Jueves, 09 de Octubre 2025
Suplementos | El rechazo a Dios y a su plan de salvación que inició con la creación del ser humano

Sin Dios no hay esperanza

“Cuando llegó la plenitud de los tiempos, Dios envió a su Hijo, con el fin de rescatar a los que estaban bajo la Ley, para que así recibiéramos nuestros derechos como hijos”

Por: EL INFORMADOR

Ya hemos comentado que a la situación que atraviesan nuestro país y el mundo entero --de una crisis recurrente caracterizada, en unos lugares más y en otros menos, por una vida expuesta a una gran inseguridad a causa del incremento de la delincuencia, especialmente la llamada organizada, y la violencia desmedida y deshumanizada con la que actúan la mayoría de los que ejercen esa actividad--, se le atribuyen muchas causas, que no tiene caso enumerar aquí porque, finalmente, éstas tienen a su vez una causa de origen, primaria, común y radical: el rechazo a Dios y a su plan de salvación que inició con la creación del ser humano y se ha manifestado a través de la Historia de la Salvación, teniendo ésta su momento no sólo culminante, sino central y determinante, en el nacimiento y la vida de Jesucristo, por quien fueron hechas todas las cosas.

Así lo señala San Pablo en su carta a los Gálatas 4, 4: “cuando llegó la plenitud de los tiempos, Dios envió a su Hijo, que nació de mujer y fue sometido a la Ley, con el fin de rescatar a los que estaban bajo la Ley, para que así recibiéramos nuestros derechos como hijos”.

Al rechazar a ese Dios creador, todopoderoso, misericordioso y generoso, por ende rechazamos todos los dones, las gracias, entre las que están las virtudes y entre ellas las conocidas como teologales, y específicamente la de la esperanza --de la cual no va a hacer referencia el Evangelio de hoy--, que está íntimamente relacionada con la fe y la caridad, a tal grado que no puede existir una sin las otras dos.

Ahora bien, la esperanza puede definirse como la virtud divina gracias a la cual esperamos, con ayuda de Dios, llegar a la felicidad eterna y tener a nuestro alcance los medios para ello.
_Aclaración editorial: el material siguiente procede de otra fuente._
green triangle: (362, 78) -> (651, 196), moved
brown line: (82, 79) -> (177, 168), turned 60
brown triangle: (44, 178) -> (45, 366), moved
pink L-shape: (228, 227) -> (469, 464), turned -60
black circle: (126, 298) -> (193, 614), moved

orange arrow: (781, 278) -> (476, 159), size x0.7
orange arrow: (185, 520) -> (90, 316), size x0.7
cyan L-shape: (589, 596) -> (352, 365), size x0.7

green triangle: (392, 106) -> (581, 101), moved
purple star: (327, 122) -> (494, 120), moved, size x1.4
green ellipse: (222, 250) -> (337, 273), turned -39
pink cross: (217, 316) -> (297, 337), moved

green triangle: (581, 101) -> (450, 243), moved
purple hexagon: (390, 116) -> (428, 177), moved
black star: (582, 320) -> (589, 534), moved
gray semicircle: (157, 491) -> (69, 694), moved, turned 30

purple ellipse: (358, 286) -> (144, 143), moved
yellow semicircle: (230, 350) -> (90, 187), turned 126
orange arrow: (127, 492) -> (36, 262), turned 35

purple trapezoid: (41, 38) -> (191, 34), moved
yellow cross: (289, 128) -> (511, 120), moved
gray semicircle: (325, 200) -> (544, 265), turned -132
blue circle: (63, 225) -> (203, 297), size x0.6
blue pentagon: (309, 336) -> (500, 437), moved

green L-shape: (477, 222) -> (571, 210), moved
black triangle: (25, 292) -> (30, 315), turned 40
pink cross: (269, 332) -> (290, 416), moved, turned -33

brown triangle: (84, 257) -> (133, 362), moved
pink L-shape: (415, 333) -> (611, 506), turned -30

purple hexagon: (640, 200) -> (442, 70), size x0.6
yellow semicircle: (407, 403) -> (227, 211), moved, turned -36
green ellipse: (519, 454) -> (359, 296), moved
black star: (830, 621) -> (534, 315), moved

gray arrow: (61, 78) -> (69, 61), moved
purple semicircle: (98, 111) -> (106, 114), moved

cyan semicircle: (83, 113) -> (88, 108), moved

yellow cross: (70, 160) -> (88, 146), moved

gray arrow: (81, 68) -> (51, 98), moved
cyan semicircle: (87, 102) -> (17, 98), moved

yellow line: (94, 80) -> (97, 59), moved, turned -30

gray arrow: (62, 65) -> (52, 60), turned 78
Se afirma que es divina no sólo porque su objeto inmediato es Dios, sino también por su origen peculiar. La esperanza es una virtud infusa, o sea que es distinta a los hábitos buenos, que son el producto de la repetición de actos nacidos de nuestras propias fuerzas.

Al igual que la fe y la caridad sobrenaturales, la esperanza es plantada directamente en el alma por Dios todopoderoso. Tanto en su naturaleza como en el alcance de su operación, sobrepasa los límites del orden creado y únicamente puede ser obtenida por la generosidad del Creador. La capacidad conferida por ella no solamente refuerza y transforma el desempeño de esa facultad para realizar funciones que quedan esencialmente fuera del ámbito de la esfera natural de su actividad. Pero todo esto se extiende exclusivamente sobre la base, que damos por sentada, de que existe un orden sobrenatural y que es en ese orden donde radica el destino final del hombre, de acuerdo a la actual providencia de Dios.

La esperanza es una virtud teologal porque su objeto inmediato es Dios. Y lo mismo se dice de las otras virtudes infusas: la caridad y la fe. Santo Tomás, de forma precisa, afirma que las virtudes teologales son tales “porque tienen a Dios como su objeto, tanto en cuanto ellas nos dirigen apropiadamente a Él, como porque son infundidas en nuestras almas exclusivamente por Dios y porque, también, llegamos a conocerlas solamente a través de la revelación de las Sagradas Escrituras”.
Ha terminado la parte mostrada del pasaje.